OK, let’s practice. That booze study your friend mentioned was conducted by the University of Miami and reported in the March 2003 Addiction Biology. The researchers surveyed 220 recreational-drug users with HIV. (Did your pal mention that they were all drugging, too?) The participants who were on HAART and drank three to four times a week or more were twice as likely to have CD4 counts below 500 than light or non-drinkers, and four times less likely to reach an undetectable viral load. Point by point:

  • WHAT KIND? It was an observational study—it found that the risk, drinking, is associated with the outcome, poor response to treatment. It doesn’t prove that drinking was the cause. Perhaps the drinking caused sloppy adherence, which in turn caused the outcome.
  • WHEN? Recent—conducted from 1999 to 2001, reported in 2003.
  • HOW MANY? Fairly small—220 people.
  • SIMILAR RESEARCH? Before you dismiss this study because, say, you don’t do drugs, look for more info. You’ll find a number of studies on alcohol and HIV, including one performed in 2001 and reported in 2003 in the journal Alcoholism: Clinical and Experimental Research, which also shows an association between booze and reduced CD4 counts/elevated viral loads in HIVers on HAART (and this time they weren’t recreational drug-users).
  • DOES IT APPLY? Yes, if you’re an active drug user, drink heavily and are taking HAART. Maybe, if you booze it up and take meds but don’t do party drugs. Not necessarily, if you only drink occasionally or you’re not on HAART.
  • THE TAKE-HOME? No study’s a cheat sheet for all your treatment woes, but some do deliver the 411. Review with your doc before making any drastic changes—hand her a printout or Web address for any study you want to discuss. Honing a critical eye (and healthy skepticism) takes time, but good marks will translate into better HIV care.

TECH TALK

Parlez-vous HIV study lingo? Some common research terms:

Cohort—A group being studied. Notable cohorts include the Multicenter AIDS Cohort Study (MACS), with more than 5,000 gay and bisexual male HIVers across America, and the Women’s Interagency HIV Study (WIHS), involving more than 2,500 women.

Bias—A flaw that changes the results. Example: A “selection bias” skews data because of unrepresentative subjects—only seeking participants from the back rooms of sex clubs, say, to study gay men’s safer-sex practices.

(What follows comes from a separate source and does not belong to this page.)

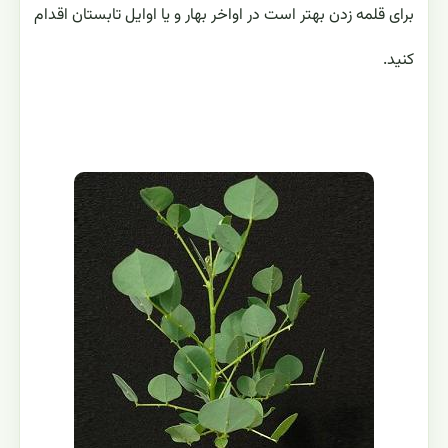
برای قلمه زدن بهتر است در اواخر بهار و یا اوایل تابستان اقدام
کنید.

Blinded—Participants don’t know if they’re getting the treatment drug or the placebo (or a new combo vs. an older one). Researchers can be blinded, too, not knowing which treatment which patients get. Patients and researchers both in the dark? The study is double-blinded.

For more AIDS-related medical and research terms, visit www.smartlink.net/~martinjh/ch_glos.htm

FOLLOW THE MONEY

No matter who pays for a study, results are results.
But drug companies often put the best face on the outcome, highlighting their products’ strengths and putting the weaknesses in fine print.

Case in point: the VaxGen trial. Results showed the vaccine overall gave no protection against HIV, but the company spun the news focus on the small group of minority participants who might have derived a real benefit.

Media reports often don’t name the funder, so read critically.